The ongoing murder of Aboriginal women in Canada

MOHAMMED AZHAR ALI KHAN

September 04, 2014
The ongoing murder of Aboriginal women in Canada
The ongoing murder of Aboriginal women in Canada

Mohammed Azhar Ali Khan

 


Mohammed Azhar Ali Khan


 


 


Prime Minister Stephen Harper, provincial premiers, Aboriginal leaders, media, academics and average Canadians are debating the unending spiral of the murder of Aboriginal women.



The Royal Canadian Mounted Police estimates that at least 1,017 have been killed since 1980. The count keeps rising. Saskatchewan Premier Brad Wall states that in his province 31 people are missing, 17 of them Aboriginal women. Fifty percent of the missing in Saskatchewan are Aboriginal women though they constitute just seven percent of the population.



Ontario Premier Kathleen Wynne told provincial, territorial and Aboriginal leaders that urgent action is needed. “Whether it’s in economic development, education, living conditions … there are things we as provinces can agree need to happen in the immediate future.”



Sparking Canadians’ attention was the murder of 15-year-old Tina Fontaine whose body was discovered in a plastic bag in the Red River in Winnipeg, Manitoba. In 2011, her father had been beaten to death on the Sagkeeng First Nation reserve by two friends with whom he had been drinking and taking pills.

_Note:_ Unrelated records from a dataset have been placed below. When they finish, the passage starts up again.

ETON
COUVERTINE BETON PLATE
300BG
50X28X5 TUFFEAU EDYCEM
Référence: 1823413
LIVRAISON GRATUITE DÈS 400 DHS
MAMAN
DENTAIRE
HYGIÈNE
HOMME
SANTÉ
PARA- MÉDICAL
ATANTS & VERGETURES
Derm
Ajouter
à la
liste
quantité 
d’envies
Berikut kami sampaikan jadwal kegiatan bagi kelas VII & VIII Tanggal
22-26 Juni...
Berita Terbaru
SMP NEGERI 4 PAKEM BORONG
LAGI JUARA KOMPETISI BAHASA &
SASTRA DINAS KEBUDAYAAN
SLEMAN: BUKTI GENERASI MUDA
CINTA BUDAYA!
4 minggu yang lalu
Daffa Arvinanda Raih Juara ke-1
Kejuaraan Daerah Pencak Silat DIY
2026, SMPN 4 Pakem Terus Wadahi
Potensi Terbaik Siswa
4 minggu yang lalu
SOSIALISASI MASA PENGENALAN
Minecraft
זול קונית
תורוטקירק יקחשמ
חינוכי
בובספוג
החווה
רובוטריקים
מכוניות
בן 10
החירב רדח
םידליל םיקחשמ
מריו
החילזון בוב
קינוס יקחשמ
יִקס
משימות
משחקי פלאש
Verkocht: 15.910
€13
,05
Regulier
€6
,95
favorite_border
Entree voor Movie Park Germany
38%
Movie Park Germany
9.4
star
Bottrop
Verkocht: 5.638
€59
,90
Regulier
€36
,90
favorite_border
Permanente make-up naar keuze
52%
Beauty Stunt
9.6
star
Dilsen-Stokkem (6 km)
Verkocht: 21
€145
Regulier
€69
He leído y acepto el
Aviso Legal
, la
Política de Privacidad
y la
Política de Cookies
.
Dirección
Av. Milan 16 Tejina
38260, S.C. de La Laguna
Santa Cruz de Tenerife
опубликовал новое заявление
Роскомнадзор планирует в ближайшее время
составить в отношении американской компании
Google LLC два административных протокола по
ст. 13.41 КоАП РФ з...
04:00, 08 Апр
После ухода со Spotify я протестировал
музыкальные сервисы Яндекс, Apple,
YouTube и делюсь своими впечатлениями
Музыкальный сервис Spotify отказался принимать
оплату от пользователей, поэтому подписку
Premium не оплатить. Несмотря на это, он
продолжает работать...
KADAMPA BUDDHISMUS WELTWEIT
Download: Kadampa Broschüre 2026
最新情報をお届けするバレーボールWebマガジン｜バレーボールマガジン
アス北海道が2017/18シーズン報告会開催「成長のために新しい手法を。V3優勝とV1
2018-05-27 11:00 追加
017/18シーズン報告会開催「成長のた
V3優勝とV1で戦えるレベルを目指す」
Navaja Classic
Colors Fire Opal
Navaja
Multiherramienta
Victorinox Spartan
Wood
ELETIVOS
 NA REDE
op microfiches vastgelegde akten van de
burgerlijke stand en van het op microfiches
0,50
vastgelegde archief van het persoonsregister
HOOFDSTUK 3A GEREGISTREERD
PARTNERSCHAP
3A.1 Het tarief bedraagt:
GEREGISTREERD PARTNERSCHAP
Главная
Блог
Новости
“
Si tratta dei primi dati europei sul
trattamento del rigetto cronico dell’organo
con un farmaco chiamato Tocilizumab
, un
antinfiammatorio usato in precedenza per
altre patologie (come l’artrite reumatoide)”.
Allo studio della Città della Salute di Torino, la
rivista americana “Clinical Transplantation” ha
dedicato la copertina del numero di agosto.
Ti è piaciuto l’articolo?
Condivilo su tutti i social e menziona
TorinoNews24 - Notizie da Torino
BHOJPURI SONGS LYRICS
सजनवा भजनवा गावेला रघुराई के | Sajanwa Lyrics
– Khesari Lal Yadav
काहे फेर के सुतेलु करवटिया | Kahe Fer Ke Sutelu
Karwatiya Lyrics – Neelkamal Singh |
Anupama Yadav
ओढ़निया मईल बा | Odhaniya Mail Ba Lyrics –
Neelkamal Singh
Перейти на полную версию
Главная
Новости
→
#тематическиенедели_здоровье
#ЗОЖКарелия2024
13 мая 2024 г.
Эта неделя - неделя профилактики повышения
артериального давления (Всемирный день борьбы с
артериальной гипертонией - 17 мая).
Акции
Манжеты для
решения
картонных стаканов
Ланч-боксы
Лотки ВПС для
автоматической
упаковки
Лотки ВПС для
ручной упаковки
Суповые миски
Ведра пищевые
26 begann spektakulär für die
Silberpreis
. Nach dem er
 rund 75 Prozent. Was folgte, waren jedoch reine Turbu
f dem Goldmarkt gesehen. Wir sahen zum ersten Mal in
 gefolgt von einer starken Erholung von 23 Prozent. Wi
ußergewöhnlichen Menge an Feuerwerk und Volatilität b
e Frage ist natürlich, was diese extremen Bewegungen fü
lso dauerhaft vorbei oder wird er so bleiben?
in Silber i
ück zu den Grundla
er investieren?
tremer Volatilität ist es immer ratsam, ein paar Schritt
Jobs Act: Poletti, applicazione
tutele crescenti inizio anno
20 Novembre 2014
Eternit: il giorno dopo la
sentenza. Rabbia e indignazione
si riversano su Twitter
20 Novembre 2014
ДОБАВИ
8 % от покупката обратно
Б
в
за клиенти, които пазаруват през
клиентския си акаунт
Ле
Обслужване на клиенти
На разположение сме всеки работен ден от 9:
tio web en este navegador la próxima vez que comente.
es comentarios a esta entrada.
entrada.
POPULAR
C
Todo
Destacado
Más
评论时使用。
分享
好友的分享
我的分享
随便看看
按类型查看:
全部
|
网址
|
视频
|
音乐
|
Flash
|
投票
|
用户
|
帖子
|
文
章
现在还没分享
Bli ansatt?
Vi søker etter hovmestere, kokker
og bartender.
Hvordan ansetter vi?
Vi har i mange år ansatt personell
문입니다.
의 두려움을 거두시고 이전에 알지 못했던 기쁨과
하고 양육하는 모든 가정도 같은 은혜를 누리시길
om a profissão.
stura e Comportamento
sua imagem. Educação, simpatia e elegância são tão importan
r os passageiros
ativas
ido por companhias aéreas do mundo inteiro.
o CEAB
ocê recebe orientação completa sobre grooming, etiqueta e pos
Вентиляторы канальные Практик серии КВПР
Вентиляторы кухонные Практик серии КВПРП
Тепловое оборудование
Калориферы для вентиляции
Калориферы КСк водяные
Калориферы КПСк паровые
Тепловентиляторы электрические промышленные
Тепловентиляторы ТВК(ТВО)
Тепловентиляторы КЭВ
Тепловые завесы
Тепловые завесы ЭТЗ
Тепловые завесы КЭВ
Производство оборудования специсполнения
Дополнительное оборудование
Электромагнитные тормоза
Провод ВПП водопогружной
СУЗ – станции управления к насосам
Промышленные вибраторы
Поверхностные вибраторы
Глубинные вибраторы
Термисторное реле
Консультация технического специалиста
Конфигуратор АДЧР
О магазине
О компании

Provincial premiers, Aboriginal leaders and some academics and the media have called for a comprehensive federal inquiry into the murders and steps to prevent them. Prime Minister Harper refused, labeling the killings a crime, not a sociological issue. New Democratic Party and Opposition Leader Thomas Mulcair called the killings a “national shame” and promised to immediately initiate an inquiry if his party comes into power in next year’s elections. Liberal party leader Justin Trudeau also favors an inquiry.



Prince Edward Island Premier Robert Ghiz said no one should allow the federal government to “abdicate their responsibility when it comes to the First Nations of this country.”



It is a stark situation - the Aboriginal people of Canada generally are plagued with desperation, rampant alcoholism, lack of education and skills, tottering housing, huge unemployment, grinding poverty and the total absence of hope. These generate crime that includes the murder of both women and men.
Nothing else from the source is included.